The digital way to draw a realization of $U$ that follows a uniform distribution is as follows:

  • (1) Prepare a pseudo-random number generator (an algorithm that returns 0 and 1 as pseudo-random numbers).
  • (2) Prepare sufficiently long $n$-bit memory.
  • (3) According to the seed number $s$, store either $0$ or $1$ in the memory up to $n$ bits. For example, if it’s 10110 10011 for $n=4$-bit, then it’s 1011.
  • (4) Convert the binary numbers written in memory to decimal and divide by $\left( 2^{n}-1 \right)$. Continuing the example, it’s $1011_{2} = 11$, and since $2^{4}-1 = 15$, you get $u = 0.733 \cdots$.

Proof

It is sufficient to show $P \left( F^{-1} (U) \le t \right) = F(t)$. Since $F$ is an increasing function, there exists an inverse function $F^{-1}$, and for all $t \in \mathbb{R}$, $$ \begin{align*} & P \left( F^{-1} (U) \le t \right) \\ =& P \left( F \left( F^{-1} (U) \right) \le F (t) \right) \\ =& P \left( U \le F (t) \right) \\ =& F(t) \end{align*} $$ The last equality comes from the fact that $U$ is uniformly distributed.

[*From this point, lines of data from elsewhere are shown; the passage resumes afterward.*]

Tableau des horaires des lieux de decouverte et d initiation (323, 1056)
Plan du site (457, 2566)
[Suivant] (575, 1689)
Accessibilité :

What if $F^{-1}$ doesn’t exist?

If the support is not connected, in other words, if there is a part where the probability density function is $0$, then the $F^{-1}$ used in the proof might not exist. For example, if there is a probability density function $f$ with two peaks and the middle is entirely $0$, then $F$ is not an increasing function, and the theorem does not apply.

However, we intuitively know that it’s unlikely for our random sample to hit exactly that point. More precisely, we’re aware that the probability of exactly that point being picked is $0$; in such cumbersome cases, by bringing measure theory into account and considering the set of points in the range of $F$ that do not increase, pointing out that it constitutes a null set shows that almost surely there is no issue with sampling.

However, such consideration is overly complicated compared to the simple subject of ‘univariate random variable sampling’, and it suffices to clearly understand the principle of how to draw the desired random sample from a uniform distribution.